Michon e il gran pittore inesistente

per parlare di rivoluzione, terrore, arte, potere crea Corentin

Redazione Ansa

(ANSA) - ROMA, 26 NOV - PIERRE MICHON, ''GLI UNDICI'' (ADELPHI, pp. 134 - 16,00 euro - Traduzione di Giuseppe Grimonti Greco).
    ''Il punto è che il 'Marat' di David è solamente un uomo morto, un residuo della Storia, forse il suo cadavere. E invece gli 'Undici' uomini vivi di Corentin sono la Storia in atto, al culmine dell'atto di terrore e di gloria che fonda la Storia: la presenza reale della Storia''. E' questa la conclusione e il senso di questo affascinante e letterario racconto di Michon ai tempi della Rivoluzione francese sulla vita del pittore Francois-Elie Corentin, allievo del Tiepolo e nato nel 1730 a Combleux, prelevato da un drappello di sanculotti nel gennaio 1794 perché ritragga segretamente gli undici membri del Comitato di salute pubblica come un'assemblea di eroi e fratelli quale non sono più, ormai lacerati da feroci rivalità e detentori di un potere tirannico assoluto nel nome mistificante del popolo.
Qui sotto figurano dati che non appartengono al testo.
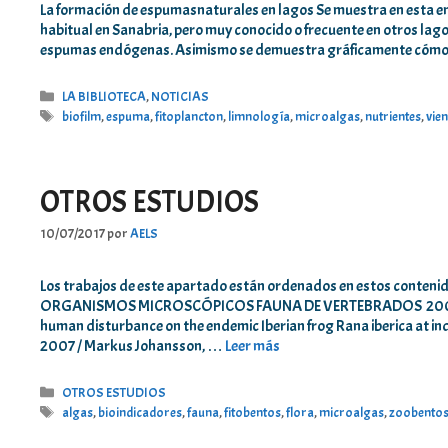
La formación de espumasnaturales en lagos Se muestra en esta en
habitual en Sanabria, pero muy conocido o frecuente en otros la
espumas endógenas. Asimismo se demuestra gráficamente cómo s
Categorías
LA BIBLIOTECA
,
NOTICIAS
Etiquetas
biofilm
,
espuma
,
fitoplancton
,
limnología
,
microalgas
,
nutrientes
,
vie
OTROS ESTUDIOS
10/07/2017
por
AELS
Los trabajos de este apartado están ordenados en estos co
ORGANISMOS MICROSCÓPICOS FAUNA DE VERTEBRADOS 2005 / Iñaki
human disturbance on the endemic Iberian frog Rana iberica at indi
2007 / Markus Johansson, …
Leer más
Categorías
OTROS ESTUDIOS
Etiquetas
algas
,
bioindicadores
,
fauna
,
fitobentos
,
flora
,
microalgas
,
zoobento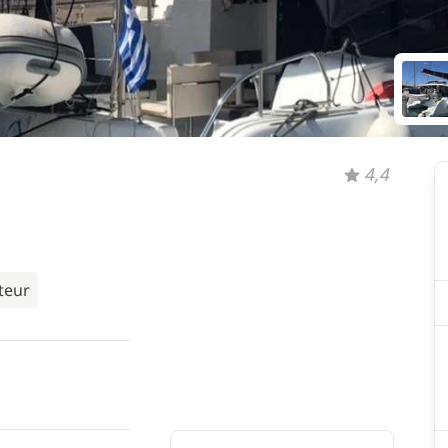
4,4
teur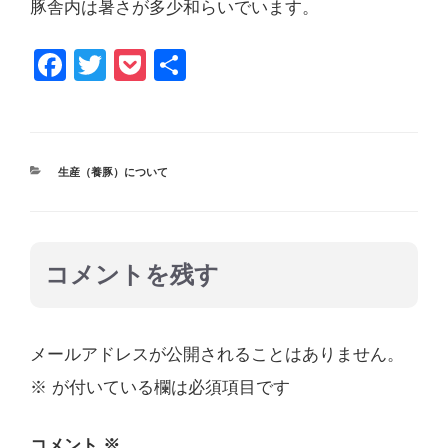
豚舎内は暑さが多少和らいでいます。
F
T
P
共
a
wi
o
有
c
tt
ck
e
er
et
カ
生産（養豚）について
b
テ
ゴ
o
リ
ー
o
コメントを残す
k
メールアドレスが公開されることはありません。
※
が付いている欄は必須項目です
コメント
※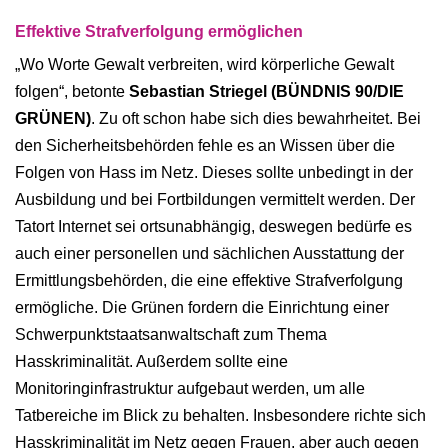
Effektive Strafverfolgung ermöglichen
„Wo Worte Gewalt verbreiten, wird körperliche Gewalt
folgen“, betonte
Sebastian Striegel (BÜNDNIS 90/DIE
GRÜNEN)
. Zu oft schon habe sich dies bewahrheitet. Bei
den Sicherheitsbehörden fehle es an Wissen über die
Folgen von Hass im Netz. Dieses sollte unbedingt in der
Ausbildung und bei Fortbildungen vermittelt werden. Der
Tatort Internet sei ortsunabhängig, deswegen bedürfe es
auch einer personellen und sächlichen Ausstattung der
Ermittlungsbehörden, die eine effektive Strafverfolgung
ermögliche. Die Grünen fordern die Einrichtung einer
Schwerpunktstaatsanwaltschaft zum Thema
Hasskriminalität. Außerdem sollte eine
Monitoringinfrastruktur aufgebaut werden, um alle
Tatbereiche im Blick zu behalten. Insbesondere richte sich
Hasskriminalität im Netz gegen Frauen, aber auch gegen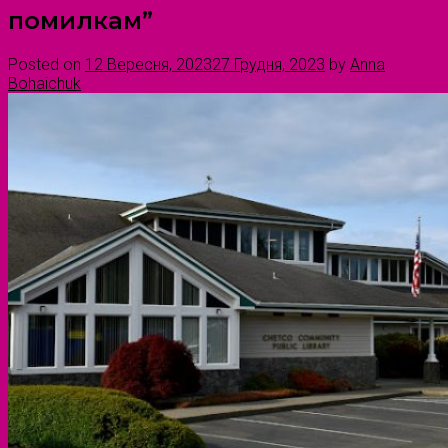
помилкам”
Posted on
12 Вересня, 2023
27 Грудня, 2023
by
Anna
Bohaichuk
    Se non avesse creato questo grande quadro, Corentin sarebbe rimasto un pittore anonimo di secondo piano, mentre ora occupa uno dei posti centrali al Louvre.
    Naturalmente il tutto, a cominciare dal protagonista, è una pura invenzione di Michon che qui crea in grande una delle sue affascinanti ''Vite minuscole'' (come si intitola il libro che gli ha dato notorietà) prigioniere del proprio destino e che solo nella verità e qualità della scrittura, della letteratura trovano la propria verità e magari illuminano appunto la Storia.
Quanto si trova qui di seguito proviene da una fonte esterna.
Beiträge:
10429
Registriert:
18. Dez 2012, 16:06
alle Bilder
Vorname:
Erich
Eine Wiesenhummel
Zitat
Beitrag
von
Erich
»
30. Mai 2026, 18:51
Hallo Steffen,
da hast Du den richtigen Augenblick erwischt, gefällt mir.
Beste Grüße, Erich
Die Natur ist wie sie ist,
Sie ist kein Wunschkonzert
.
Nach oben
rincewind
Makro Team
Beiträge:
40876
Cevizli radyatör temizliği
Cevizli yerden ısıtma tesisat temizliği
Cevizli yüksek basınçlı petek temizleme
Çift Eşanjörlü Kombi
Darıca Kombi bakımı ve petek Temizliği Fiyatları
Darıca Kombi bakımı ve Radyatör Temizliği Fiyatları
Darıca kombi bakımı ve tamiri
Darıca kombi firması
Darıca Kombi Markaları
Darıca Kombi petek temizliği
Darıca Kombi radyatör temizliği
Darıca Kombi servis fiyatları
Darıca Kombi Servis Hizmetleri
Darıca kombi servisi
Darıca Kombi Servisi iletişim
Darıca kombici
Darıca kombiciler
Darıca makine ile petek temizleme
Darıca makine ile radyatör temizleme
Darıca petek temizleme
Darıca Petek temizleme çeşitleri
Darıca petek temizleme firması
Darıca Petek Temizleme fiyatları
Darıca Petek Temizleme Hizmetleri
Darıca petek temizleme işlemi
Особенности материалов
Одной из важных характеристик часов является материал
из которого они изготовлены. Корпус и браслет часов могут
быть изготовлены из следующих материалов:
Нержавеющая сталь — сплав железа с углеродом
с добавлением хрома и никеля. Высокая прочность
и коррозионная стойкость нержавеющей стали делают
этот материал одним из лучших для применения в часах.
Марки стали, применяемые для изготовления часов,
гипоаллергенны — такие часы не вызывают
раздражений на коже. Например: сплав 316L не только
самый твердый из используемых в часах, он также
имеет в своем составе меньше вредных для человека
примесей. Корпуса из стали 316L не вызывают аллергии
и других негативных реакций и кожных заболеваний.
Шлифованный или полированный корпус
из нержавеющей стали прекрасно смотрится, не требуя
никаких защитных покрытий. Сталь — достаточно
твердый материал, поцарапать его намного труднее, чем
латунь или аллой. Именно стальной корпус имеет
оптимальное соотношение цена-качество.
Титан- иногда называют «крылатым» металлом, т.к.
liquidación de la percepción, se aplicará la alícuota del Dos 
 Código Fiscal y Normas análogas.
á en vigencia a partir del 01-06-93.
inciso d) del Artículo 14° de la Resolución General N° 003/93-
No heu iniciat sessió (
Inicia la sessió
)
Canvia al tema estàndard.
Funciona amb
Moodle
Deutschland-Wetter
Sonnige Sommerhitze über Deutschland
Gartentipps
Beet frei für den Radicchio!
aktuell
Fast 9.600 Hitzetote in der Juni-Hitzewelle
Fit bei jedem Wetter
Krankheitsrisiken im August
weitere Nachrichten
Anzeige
    Così il romanzo vive non solo della vicenda del quadro, che ne è la maggior parte, ma anche dell'inizio, della famiglia di Corentin che vive sulle rive della Loira e i suoi canali, con i limosini che scavano nel fango per tenerli puliti, quindi dei suoi lavori di decorazioni di case e palazzi nobili.
    Con Robespierre, gli undici sono Barère. Billaud, Carnot, Collot, Couthon, Lidet, Prieur, Prieur, Sait-Just e Saint-André che, tra tutti, era l'unico a non avere ambizioni letterarie, così che l'io narrante, affabulatore che è come raccontasse la vicenda a Michon, il cui padre anche era un letterato, spiega del quadro: ''mi piace credere che Corentin vi abbia messo suo padre undici volte.... e naturalmente undici volte anche la rivalsa reale del padre, la sconfitta irreale del padre, in piedi''.
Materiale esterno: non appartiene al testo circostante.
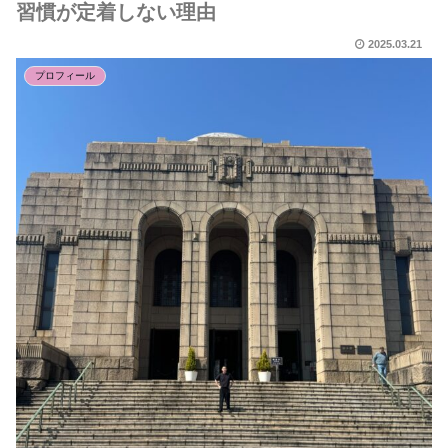
習慣が定着しない理由
2025.03.21
プロフィール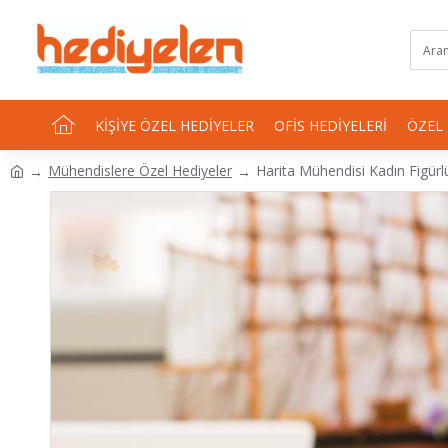
KIŞIYE ÖZEL HEDIYELER
OFIS HEDIYELERI
ÖZEL
Mühendislere Özel Hediyeler
Harita Mühendisi Kadın Figürlü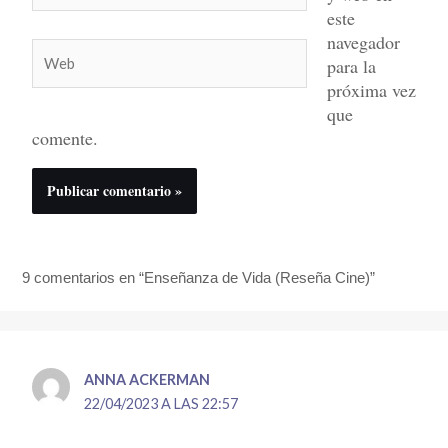
este
navegador
Web
para la
próxima vez
que
comente.
9 comentarios en “Enseñanza de Vida (Reseña Cine)”
ANNA ACKERMAN
22/04/2023 A LAS 22:57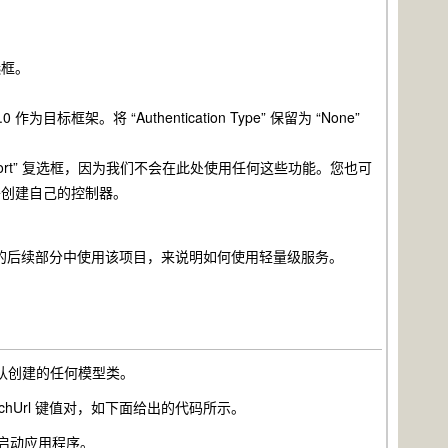
复选框。
 作为目标框架。将 “Authentication Type” 保留为 “None”
pen API Support” 复选框，因为我们不会在此处使用任何这些功能。您也可
我们将创建自己的控制器。
项目。我们将在本文的后续部分中使用该项目，来说明如何使用轻量级服务。
和默认创建的任何模型类。
掉 launchUrl 键值对，如下面给出的代码所示。
用于启动应用程序。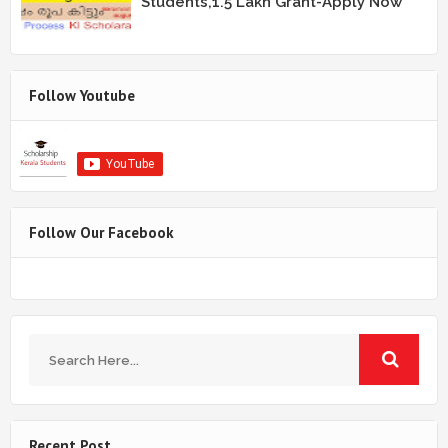
Students,1.5 Lakh Grant-Apply Now
Follow Youtube
Follow Our Facebook
Recent Post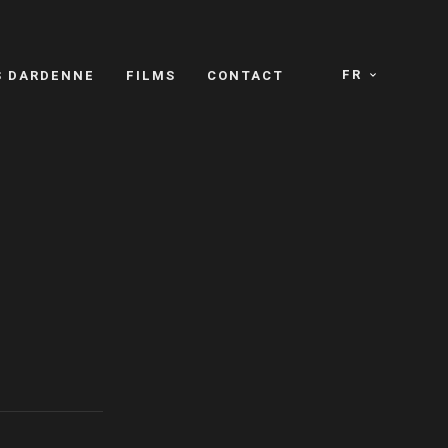
FR
S DARDENNE
FILMS
CONTACT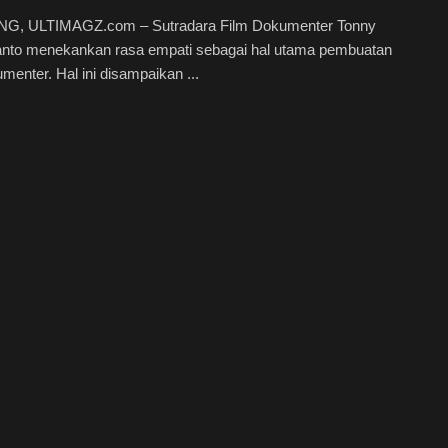
, ULTIMAGZ.com – Sutradara Film Dokumenter Tonny
anto menekankan rasa empati sebagai hal utama pembuatan
umenter. Hal ini disampaikan ...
    Al tempo in cui dipinge non si sa cosa sarebbe accaduto, se l'apoteosi o la condanna di Robespierre, per questo occorreva che l'opera facesse apparire tutti, allo stesso tempo, ''come magnanimi rappresentanti del popolo o tigri assetate di sangue, a seconda della lettura che gli eventi avrebbero richiesto''.
    Michon quindi indaga, attraverso questa sua invenzione, il rapporto tra arte e potere, ma soprattutto alla fine ci offre un romanzo che inquisisce il trasformarsi degli uomini e la violenza inutile della Storia. E lo fa con una narrazione virtuosistica, con una scrittura molto articolata, di gran finezza in quel voler sembrare parlato ipnotico e nel confondere invenzione e realtà per meglio avvicinarci a quegli anni della Rivoluzione.(ANSA).